Chosen from a pool of 60 American cities, Chicago had the honor of being named the 2014 U.S. Earth Hour City Capital by the World Wildlife Fund earlier this year. In anticipation for Earth Hour tomorrow, March 29, during which Governor Pat Quinn has encouraged all Illinoisans to turn out the lights from 8:30-9:30 pm, here are a few surprising ecological facts that make Chicago one of America’s greenest cities.

  • Chicago’s green conscience has been whispering into the city’s ear since the emerging government in the 1830’s adopted the slogan, urbs in horto, i.e. “city in a garden,” due in part to Chicago’s origins as a marshy swamp.
  • Conservation of the city’s parks has been a public initiative since the 1850’s, when citizens began to advocate for the creation of the city’s comprehensive park and boulevard system.
  • Chicago boasts over 400 million square feet of rooftop gardens, including the garden atop City Hall. Rooftop gardens absorb less heat and more rainwater than tar roofing, among other environmental benefits.
    • It’s a little known fact, but the massive green space of Millennium Park above Millennium Garages comprises what is technically one of the world’s largest green roofs, spanning 24.5 acres.
    • Equally surprising to some is that Soldier Field, home of the beloved Chicago Bears, is also a green roof, and it became the first North American stadium to be awarded LEED certification through the U.S. Green Building Council in 2011, following extensive recycling and sustainability efforts there in the past decade.

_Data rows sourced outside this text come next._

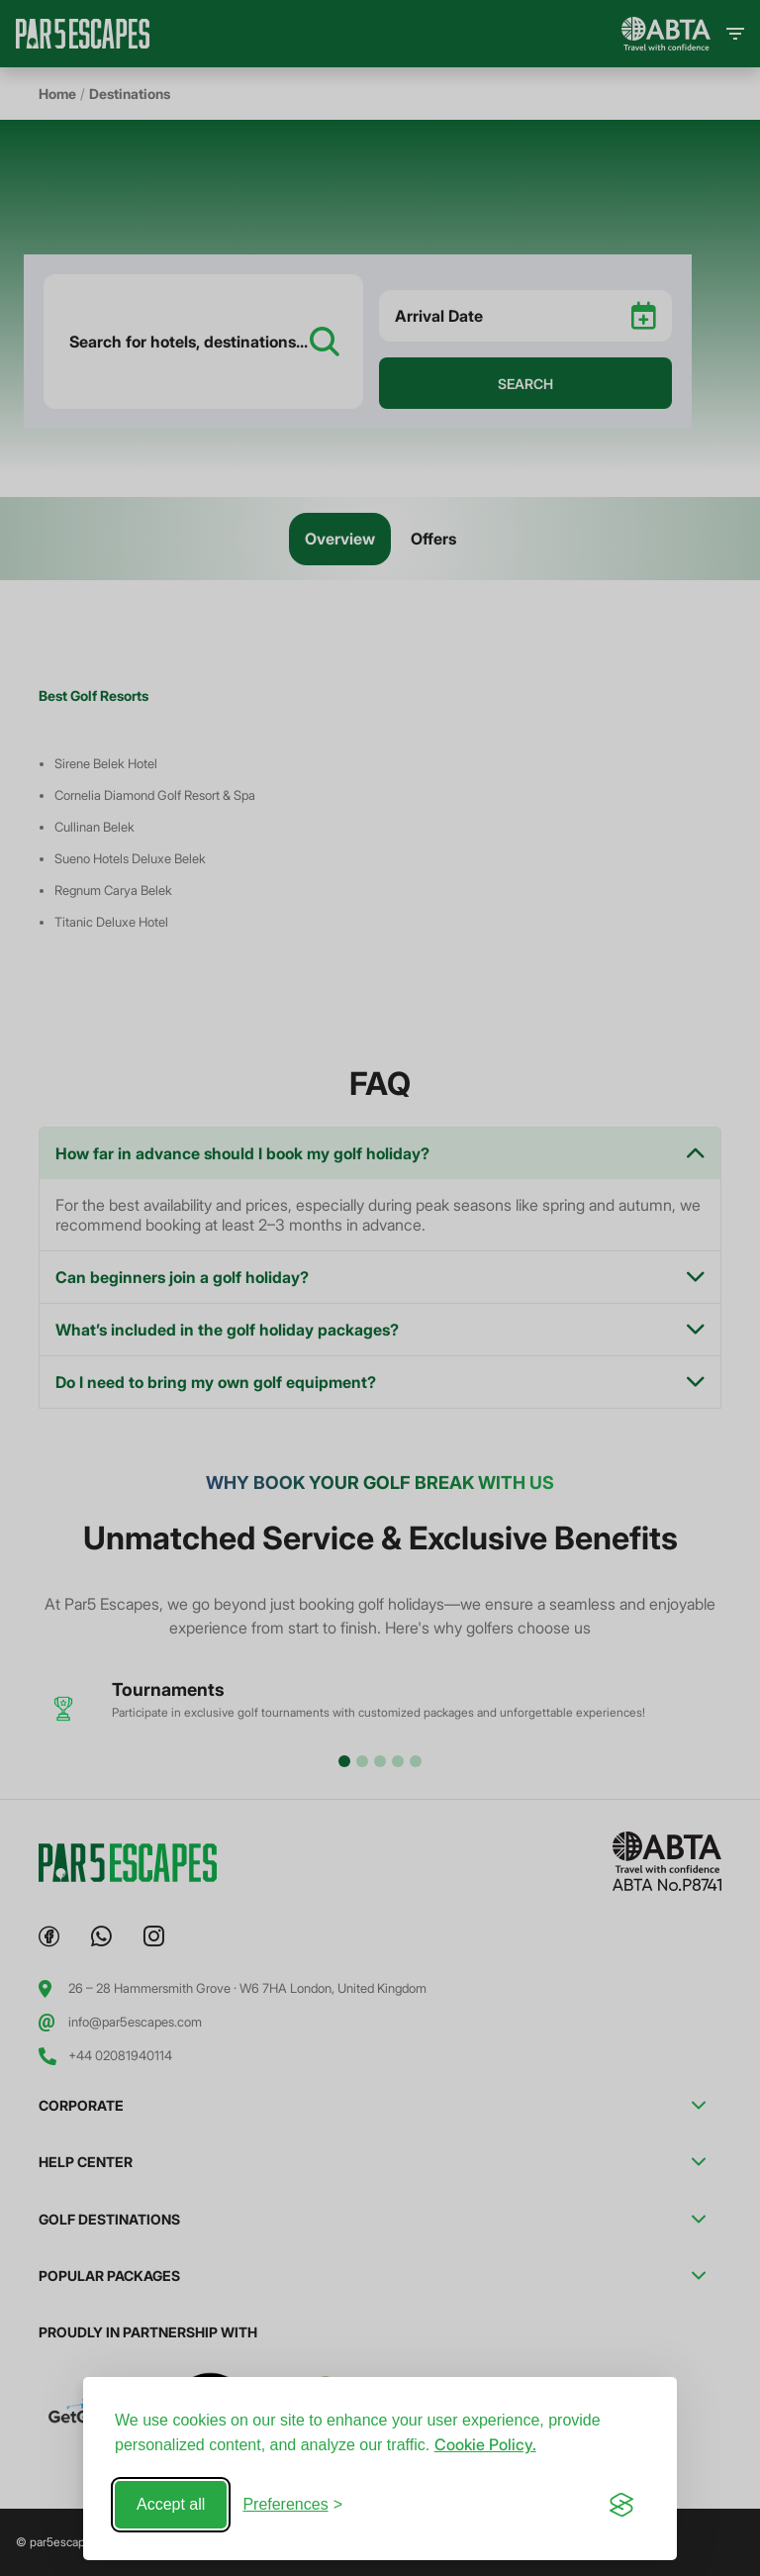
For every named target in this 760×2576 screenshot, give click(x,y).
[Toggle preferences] (292, 2504)
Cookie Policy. (485, 2444)
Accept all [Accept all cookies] (171, 2504)
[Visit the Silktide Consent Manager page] (621, 2504)
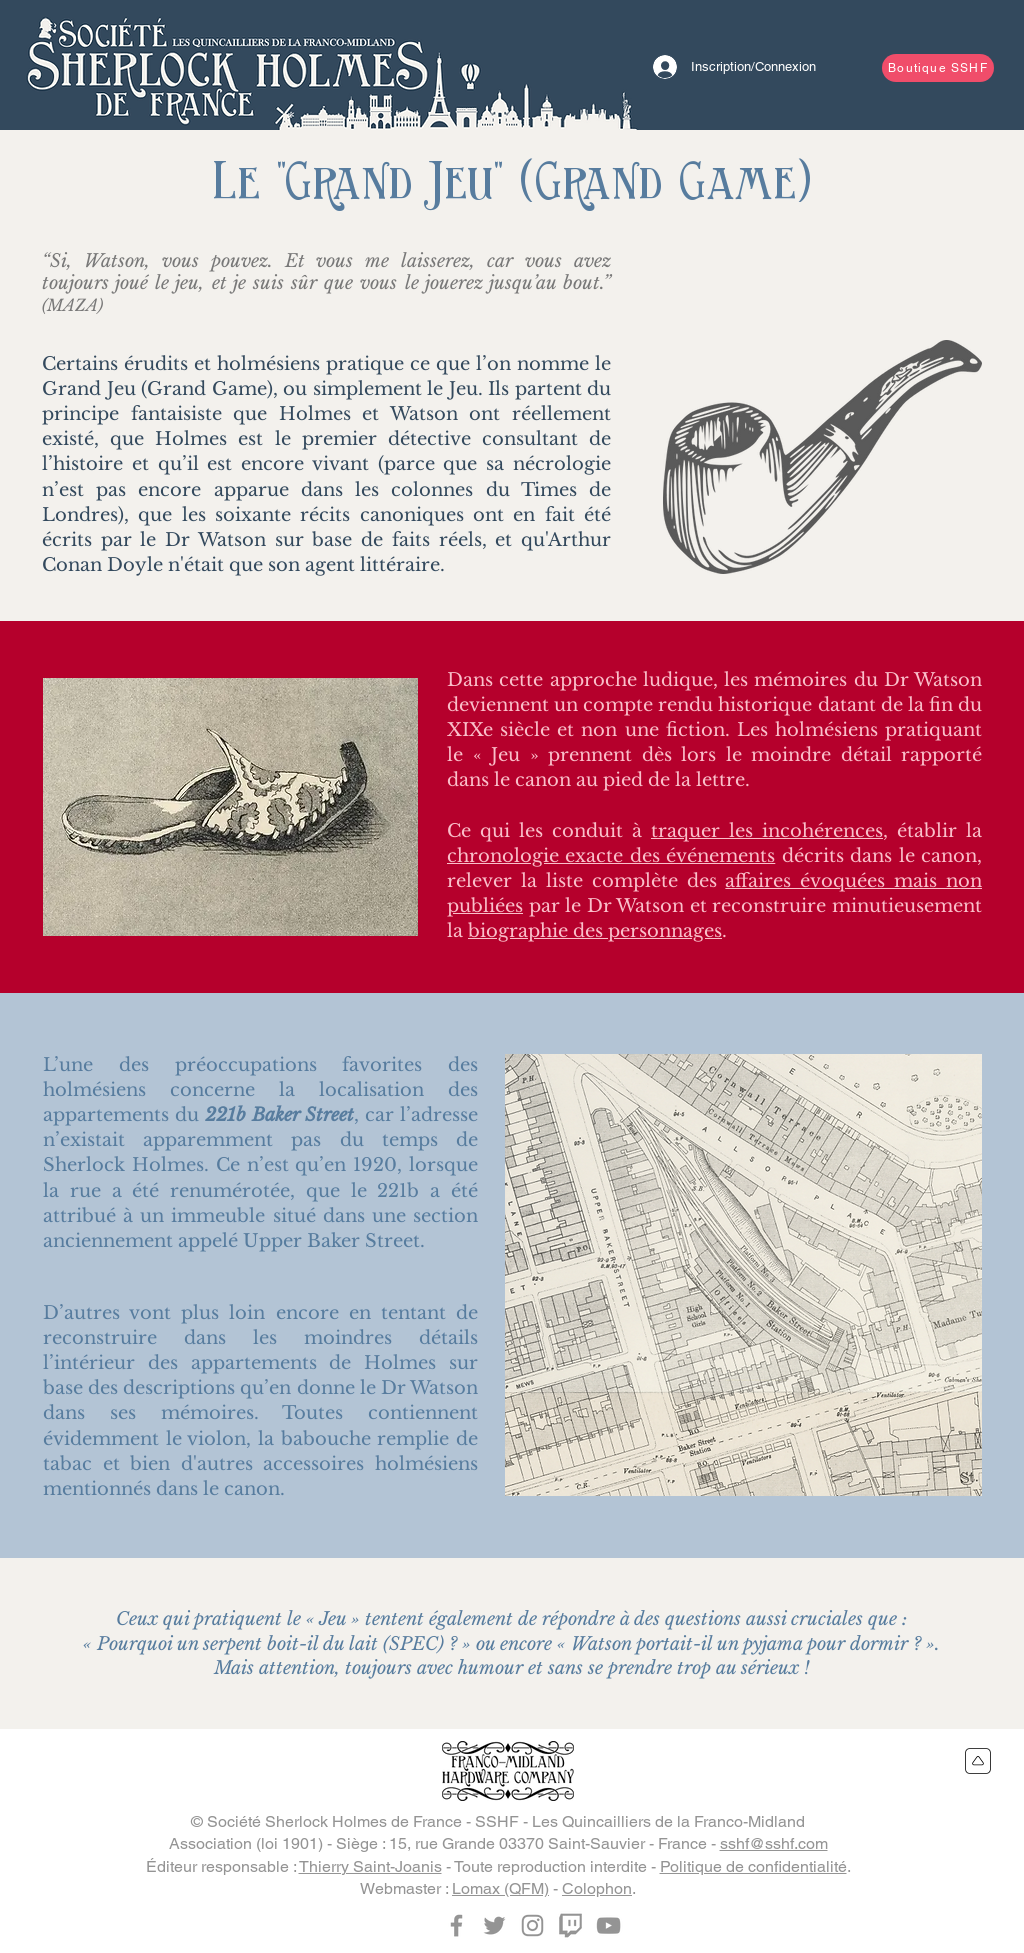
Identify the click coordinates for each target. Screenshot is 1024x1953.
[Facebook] (456, 1925)
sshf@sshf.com (774, 1843)
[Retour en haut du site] (978, 1761)
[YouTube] (608, 1925)
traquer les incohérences (767, 831)
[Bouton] (227, 65)
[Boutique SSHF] (938, 68)
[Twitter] (494, 1925)
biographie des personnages (595, 931)
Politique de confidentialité (753, 1866)
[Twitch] (570, 1925)
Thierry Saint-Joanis (370, 1866)
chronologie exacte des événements (611, 856)
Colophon (597, 1888)
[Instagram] (532, 1925)
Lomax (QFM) (500, 1888)
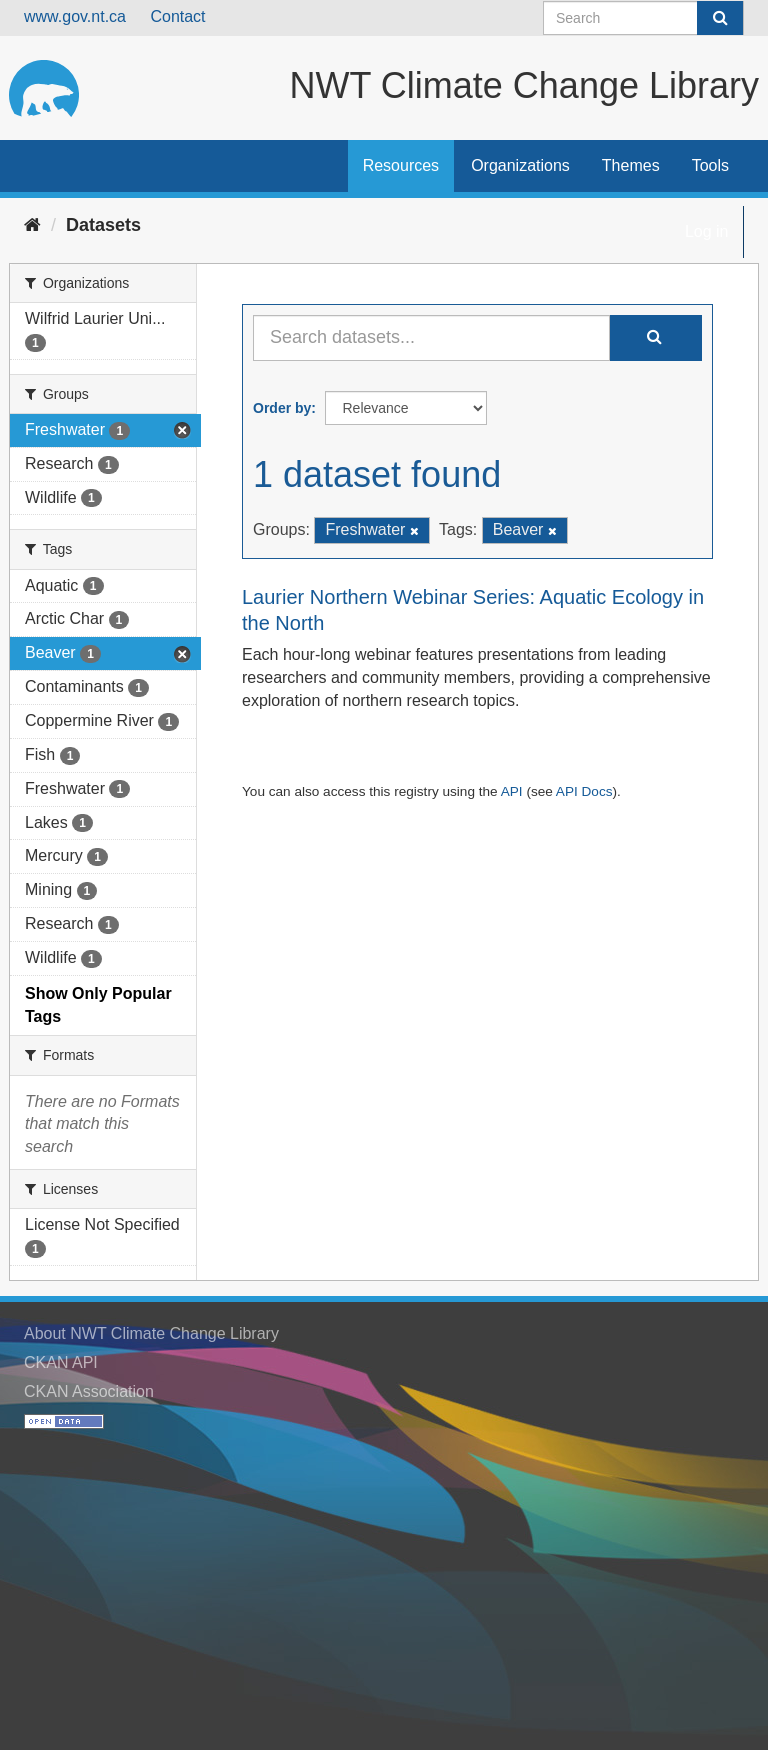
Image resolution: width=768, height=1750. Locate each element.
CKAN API (61, 1362)
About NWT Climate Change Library (151, 1333)
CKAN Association (89, 1391)
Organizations (520, 165)
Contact (177, 16)
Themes (631, 165)
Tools (710, 165)
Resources (401, 165)
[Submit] (720, 18)
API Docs (584, 791)
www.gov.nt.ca (75, 16)
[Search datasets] (643, 18)
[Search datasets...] (431, 338)
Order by (282, 408)
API (512, 791)
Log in (707, 231)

  • The Chicago Center for Green Technology building, spearheaded by the Daley administration, was the first renovated municipal building to receive a LEED platinum rating for its green technology usage. The elevator’s hydraulic system even uses vegetable oil!
  • The city was recently counted fifth among the top 50 bike-friendly cities in the U.S. by Bicycling Magazine, and it made the top eight according to CNN last year. These honors are due in large part to Chicago’s massive, growing network of bike lanes, covering a total of about 350 miles.

Following Governor Quinn’s initiative, many major public buildings in the city, including the James R. Thompson Center and the Michael A. Bilandic Building, will be turning out the lights for Earth Hour tomorrow. Be sure to join them from 8:30-9:30 pm and help Chicago celebrate our well-deserved reputation as one of the world’s greenest cities!